Uganda–Tanzania War

From Wikipedia, the free encyclopedia
Jump to navigation Jump to search
Uganda-Tanzania War
Result Tanzanian victory; overthrow of Idi Amin in Uganda
Flag of Uganda.svg Uganda
Flag of Libya.svg Libya
Flag of Tanzania.svg Tanzania People's Defence Force & Uganda National Liberation Army
Commanders and leaders
Idi Amin Tanzanian army: Julius Nyerere
UNLF: Tito Okello, Yoweri Museveni, David Oyite-Ojok
3,000 Libyans, unknown number of Ugandan Army troops 100,000 Tanzanians, unknown number of Ugandan resistance troops, unknown number of Rwandan guerillas

Uganda-Tanzania War (usually referred to in Uganda as the Liberation War) was fought between Uganda and Tanzania in 1978-1979, and led to the overthrow of Idi Amin's regime.

Events leading to the war

In 1978, some units of the Uganda's armed forces mutinied, following dissatisfaction with president Idi Amin. Some of the mutineers fled across the Tanzanian border joining the National Liberation Front (UNLF), which had been formed by other exiled Ugandans to fight Idi Amin's army. In October 1978, Amin sent troops against the mutineers, and on November 1, 1978 he accused Tanzanian President Julius Nyerere of waging war against Uganda, and attempted to invade Tanzanian territory and formally annex a section of the Kagera Region across the boundary .

The war

Nyerere mobilized the Tanzania People's Defence Force and counterattacked. In a few weeks, the Tanzanian army was expanded from less than 40,000 troops to over 100,000 including members of the police, prison services, national service and the militia. The Tanzanians were joined by several anti-Amin groups consisting of Ugandan exiles, who at a conference in Moshi (the Moshi Conference) had united as the Uganda National Liberation Army (UNLA). These included Kikosi Maalum commanded by Tito Okello and David Oyite Ojok, FRONASA commanded by Yoweri Museveni and Save Uganda Movement commanded by Akena p'Ojok, William Omaria and Ateker Ejalu.
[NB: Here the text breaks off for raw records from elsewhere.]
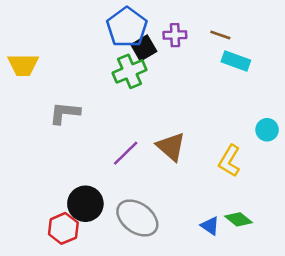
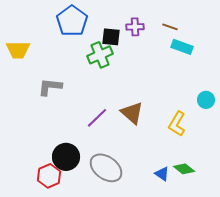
blue pentagon: (127, 27) -> (72, 21), moved
black square: (144, 48) -> (111, 37), turned 36

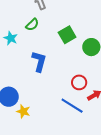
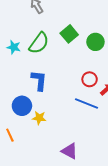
green semicircle: (32, 25) -> (39, 43), moved, size x1.6
blue L-shape: (39, 61) -> (39, 80), moved

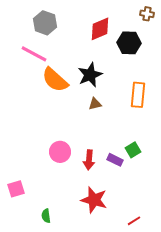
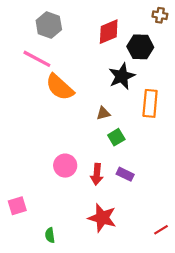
black star: (90, 75) -> (122, 76), moved
green square: (133, 150) -> (116, 137), moved
red line: (134, 221) -> (161, 230), moved

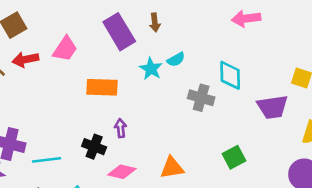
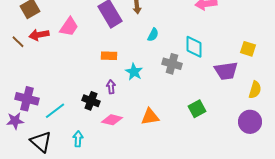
cyan semicircle: (176, 59) -> (153, 35), turned -32
cyan star: (151, 69) -> (134, 72), moved
orange rectangle: (102, 87) -> (109, 56), moved, size x0.7
cyan line: (47, 160) -> (55, 111), turned -30

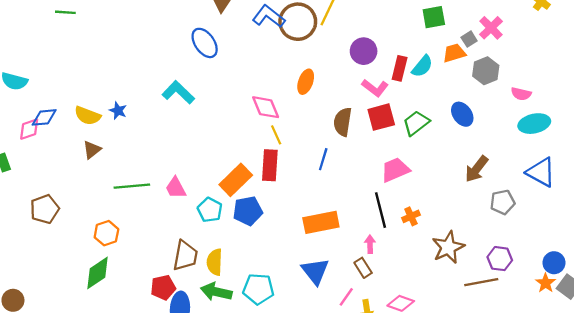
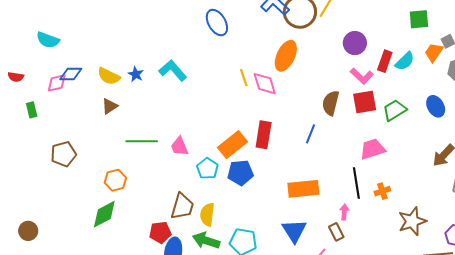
orange trapezoid: (454, 53) -> (434, 52), turned -45
orange ellipse: (306, 82) -> (286, 56), moved, size x1.4
cyan L-shape: (178, 92) -> (173, 70), moved
yellow line: (276, 135) -> (244, 78), moved

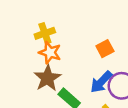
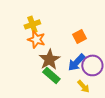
brown star: (47, 78) -> (49, 59), moved

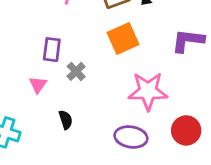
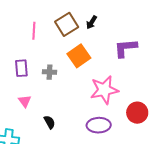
purple rectangle: (52, 50) -> (21, 68), moved
gray cross: (76, 71) -> (50, 72), moved, turned -32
The Tanzanian Army acquired a Russian BM Katyusha rocket launcher (known in Uganda as saba saba), with which they started to bomb targets in Uganda. [1] The Ugandan Army retreated steadily. Libya's Muammar al-Gaddafi sent 3,000 troops to aid Amin, but the Libyans soon found themselves on the front line, while behind them Ugandan Army units were using supply trucks to carry their newly plundered wealth in the opposite direction. Tanzanian and UNLA forces met little resistance, and invaded Uganda, taking Kampala in April 1979. Amin fled, first to Libya and later to Saudi Arabia. The Tanzanian army remained in Uganda to maintain peace while the UNLF (the political wing of the UNLA) organized elections to return the country to civilian rule.


The period following the ousting of Amin proved to be a time of intense competition and fighting for power among different groups made up of political and ethnic rivals. Yusuf Lule had been installed as president by Tanzania. In June 1979, following a dispute over the extent of presidential powers, the National Consultative Commission, which was then the supreme governing body of the UNLF, replaced Lule with Godfrey Binaisa. Binaisa was himself removed on 12 May 1980 by the Military Commission, a powerful organ of the UNLF headed by the Paulo Muwanga, and whose deputy was Yoweri Museveni (then leader of Uganda Patriotic Movement). The country was then led by the Presidential Commission of Uganda with among others Paulo Muwanga, Yoweri Museveni, Oyite Ojok and Tito Okello. The Presidential Commission ruled Uganda until the December 1980 general elections which were won by Milton Obote's Uganda Peoples Congress. The elections were bitterly disputed. Yoweri Museveni alleged electoral fraud and declared an armed rebellion against the government of Obote, plunging the country into the civil war which came to be known as the bush war.